On the other hand, I've been having a very difficult time getting my 4E games to be more than one hour of fiddly and mechanical combat followed by 15 minutes of light role-playing and exploration, repeated 3 or 4 times throughout the night. Two of my players are new to D&D, and the other two have played for 10 years (started with 3e) and 24 years (my sister, started with BECMI). I've been playing and DMing for 24 years (started with BECMI), and I am having tremendous difficulty moving beyond running the game as more than a series of battles with four or five stat blocks which each contain 2 or 3 attack powers, a triggered power, and sometimes an aura.

After using Viscious Mockery for the sixth time in the last session, my sister just gave up trying to explain how it enraged and caused psychic damage to the grey ooze. Trying to rationalize how power effects work in the context of the game world when it doesn't quite make sense really pulls us out of the game.

The two new players have a hard time getting into their characters' mindsets when they have to manage half a dozen powers and keep track of whether or not they get a +2 bonus to damage this turn.

Now I've only talked about combat here, but unless we only have one combat encounter per session -- which then needs to be a major one or else it's a cakewalk when they can use all of their daily powers -- then we spend three quarters of our time moving miniatures across the battle grid.

I think that I'm a pretty good DM, and I've been doing this for a long time, but I've never had such difficulty keeping role-playing in an RPG. A better DM than I can probably manage it well enough, but I'm starting to feel that it's beyond my abilities.

The design team focused on balancing the game in terms of contributions to combat encounters, and those combat encounters are intended to be tactically engaging and last a certain amount of time. However, the DMG is full of great advice on running non-combat situations and handling things outside of the rules. It's a weird dichotomy that I just can't seem to reconcile. The tactical combat game is certainly not the be-all and end-all of 4E, but the game's design is deeply rooted in it and it is complex enough mechanically that it inevitably takes over the players' mindshare (including me) and we simply forget to engage in the game's fiction for a while.

Is this the fault of the game system? No, although I think that the game system certainly influences this.

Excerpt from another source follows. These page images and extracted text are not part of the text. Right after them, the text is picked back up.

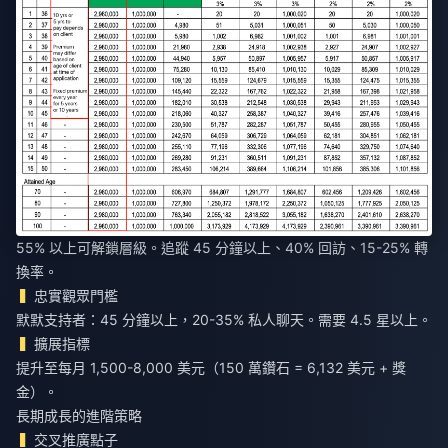
55% 以上可解鎖層級。追蹤 45 分鐘以上、40% 回訪、15-25% 轉
換率。
忠實觀眾門檻
默默支持者：45 分鐘以上，20-35% 私人聊天。需要 4.5 星以上。
擴展指標
提升至每月 1,500-8,000 美元（150 萬鑽石 = 6,132 美元 + 獎
金）。
長期成長的進階策略
交叉推廣點子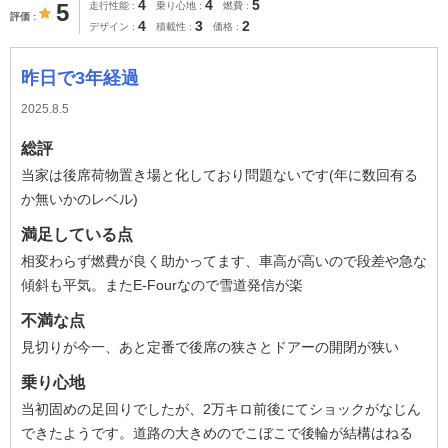
4
4
5
5
走行性能
乗り心地
燃費
評価
4
3
2
デザイン
積載性
価格
昨日で3年経過
2025.8.5
総評
当家は後席荷物置き場と化しており問題ないです(年に数回有る
か無いかのレベル)
満足している点
相変わらず燃費が良く助かってます、車高が高いので段差や急な
傾斜も平気。またE-Fourなので雪道発信が楽
不満な点
見切りが今一、あと定番で後席の狭さとドアーの開閉が狭い
乗り心地
当初固めの足回りでしたが、2万キロ前後にてショックがなじん
できたようです。道路の大きめのでこぼこで後輪が結構はねる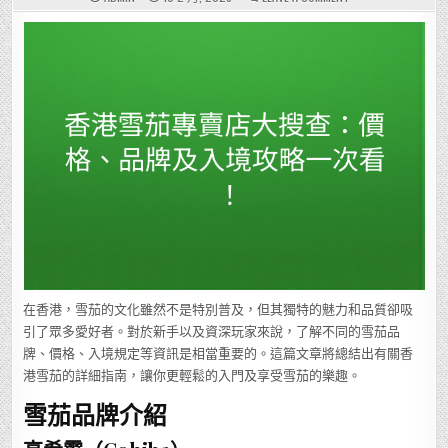
香
港
雪
茄
專
賣
店
大
搜
查：
價
格、
品
牌
及
入
境
攻
略
一
次
看！
在香港，雪茄的文化雖然不是特別普及，但其獨特的魅力和品質卻吸
引了眾多愛好者。對於新手以及資深玩家來說，了解不同的雪茄品
牌、價格、入境規定等資訊是相當重要的。這篇文章將總結出有關香
港雪茄的詳細指南，讓你更輕鬆的入門及享受雪茄的樂趣。
雪茄品牌介紹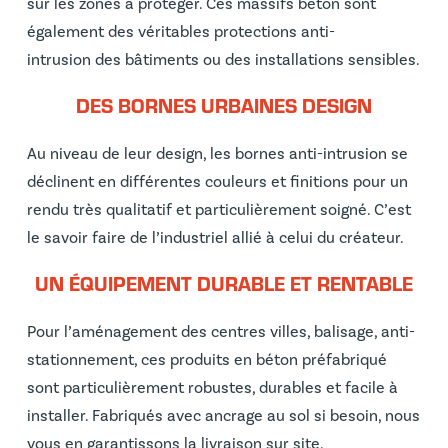
sur les zones à protéger. Ces massifs béton sont
également des véritables protections anti-
intrusion des bâtiments ou des installations sensibles.
DES BORNES URBAINES DESIGN
Au niveau de leur design, les bornes anti-intrusion se
déclinent en différentes couleurs et finitions pour un
rendu très qualitatif et particulièrement soigné. C’est
le savoir faire de l’industriel allié à celui du créateur.
UN ÉQUIPEMENT DURABLE ET RENTABLE
Pour l’aménagement des centres villes, balisage, anti-
stationnement, ces produits en béton préfabriqué
sont particulièrement robustes, durables et facile à
installer. Fabriqués avec ancrage au sol si besoin, nous
vous en garantissons la livraison sur site.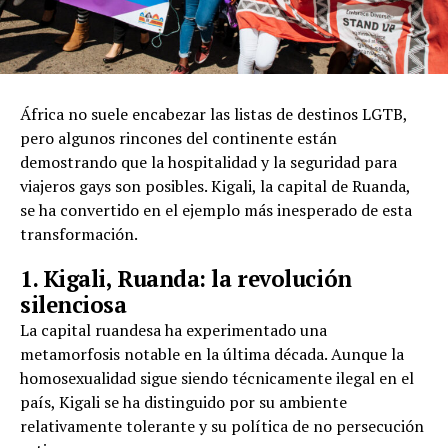
África no suele encabezar las listas de destinos LGTB,
pero algunos rincones del continente están
demostrando que la hospitalidad y la seguridad para
viajeros gays son posibles. Kigali, la capital de Ruanda,
se ha convertido en el ejemplo más inesperado de esta
transformación.
1. Kigali, Ruanda: la revolución
silenciosa
La capital ruandesa ha experimentado una
metamorfosis notable en la última década. Aunque la
homosexualidad sigue siendo técnicamente ilegal en el
país, Kigali se ha distinguido por su ambiente
relativamente tolerante y su política de no persecución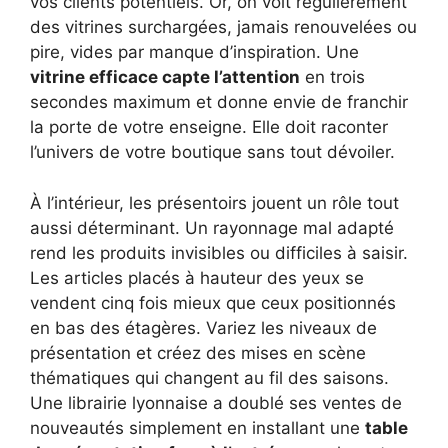
vos clients potentiels. Or, on voit régulièrement
des vitrines surchargées, jamais renouvelées ou
pire, vides par manque d’inspiration. Une
vitrine efficace capte l’attention
en trois
secondes maximum et donne envie de franchir
la porte de votre enseigne. Elle doit raconter
l’univers de votre boutique sans tout dévoiler.
À l’intérieur, les présentoirs jouent un rôle tout
aussi déterminant. Un rayonnage mal adapté
rend les produits invisibles ou difficiles à saisir.
Les articles placés à hauteur des yeux se
vendent cinq fois mieux que ceux positionnés
en bas des étagères. Variez les niveaux de
présentation et créez des mises en scène
thématiques qui changent au fil des saisons.
Une librairie lyonnaise a doublé ses ventes de
nouveautés simplement en installant une
table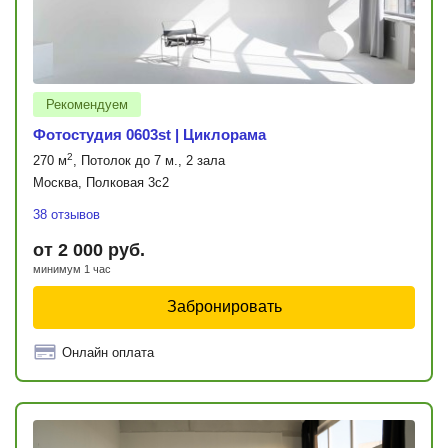
Рекомендуем
Фотостудия 0603st | Циклорама
2
270 м
, Потолок до 7 м., 2 зала
Москва, Полковая 3с2
38 отзывов
от 2 000 руб.
минимум 1 час
Забронировать
Онлайн оплата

Adventure design and my weaknesses as a DM are ultimately at fault.

I even added some roleplaying and story elements to the introduction of the adventure. No one seemed interested in interacting, so I moved on to the exploration and combat encounters.
When I first started up my 4E game, I was disappointed that my players weren't very interested in interacting with the world. Interestingly enough, when we took a break and played a couple of sessions of Basic D&D, everybody was interacting with the world and having a blast with it. When we resumed our 4E game, we were back to a general sense of apathy in terms of role-playing and interacting with the world.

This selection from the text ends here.